February 5th would have given fans that which they crave the most, definitive answers provided in the ring. Yet, that step was bypassed and the more intriguing name was simply given the spot, once again boxing as a sport and boxing as a business crossed paths and the business path won. Green is a suitable replacement to be sure, but a Bika-Green fight would have not only been a good fight, but a positive story during a bad stretch for boxing.. A compelling bout would have provided welcome good news; unfortunately, a compelling fight being called off is just old news.
Taylor, Hatton and the Warrior’s Conundrum
While Green prepares to take a critical step in his career, Taylor ponders his own next step. If Boxing is fortunate, Taylor will decide to hang up the gloves for good. It has been an outstanding career for Taylor. He was the undisputed middleweight champion of the world and he holds two wins over ring legend Bernard Hopkins. In addition, even his losses are laden with sterling moments and moments of near glory. Taylor is the only man to put down Carl Froch and he was within a minute of turning that knockdown into a tremendous victory. Taylor had Kelly Pavlik down and nearly out in the second round of their first fight. Had Taylor found the range with just one more punch Pavlik very well may have been stopped right there. Taylor legitimately lost both fights and credit must be given to both men who overcame adversity themselves and found a way to win. However, the near misses show that Taylor was no pretender. He was far from a guy who simply found himself in the right place at the right time. Taylor was a remarkably talented fighter and a true warrior in the ring. It is that warrior spirit that he must contend with now as he considers continuing in the sport. How does one separate himself from the very spirit that makes him the successful fighter that he has been?

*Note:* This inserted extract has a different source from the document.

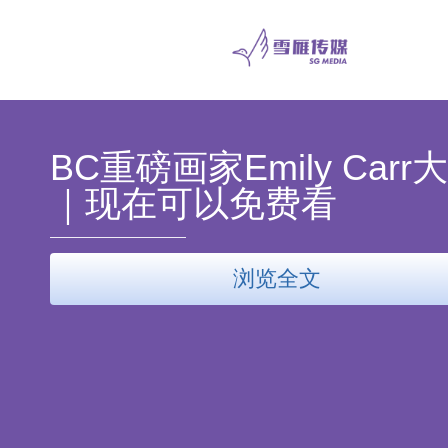
BC重磅画家Emily Carr
｜现在可以免费看
浏览全文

It is ironic that as Taylor considers his future, the other major story is the likely comeback of Ricky Hatton. Hatton occupies the same place as Taylor in nearly every way possible. Hatton has absolutely nothing left to prove, but still he cannot walk away. Boxing is the ultimate sport of light and shadow. The sport itself is a Jungian delight. At its core is a savagery that any sane person should be anxious to disavow. Yet, the sport is also the unquestioned domain of the most admirable traits such as: Courage, discipline, and dedication. Boxing is exhilarating and fearsome; a sport of savage beauty. It is filled with glory and regret. Taylor considers walking away and we all hope for the best. Hatton ponders a comeback and we all prepare ourselves for the worst. The ethos of boxing is a study in duality. Courage and commitment lead to glory, but that same dedication makes it difficult to know when it is time to move on. Taylor and Hatton are merely the latest chapter. Taylor’s decision is a positive. The moment offers some light to a world of shadow. Yet, Hatton looms and so then does a sense of impending sadness that always permeates the world of boxing. Only in boxing do triumph and tragedy coexist in such equal measure.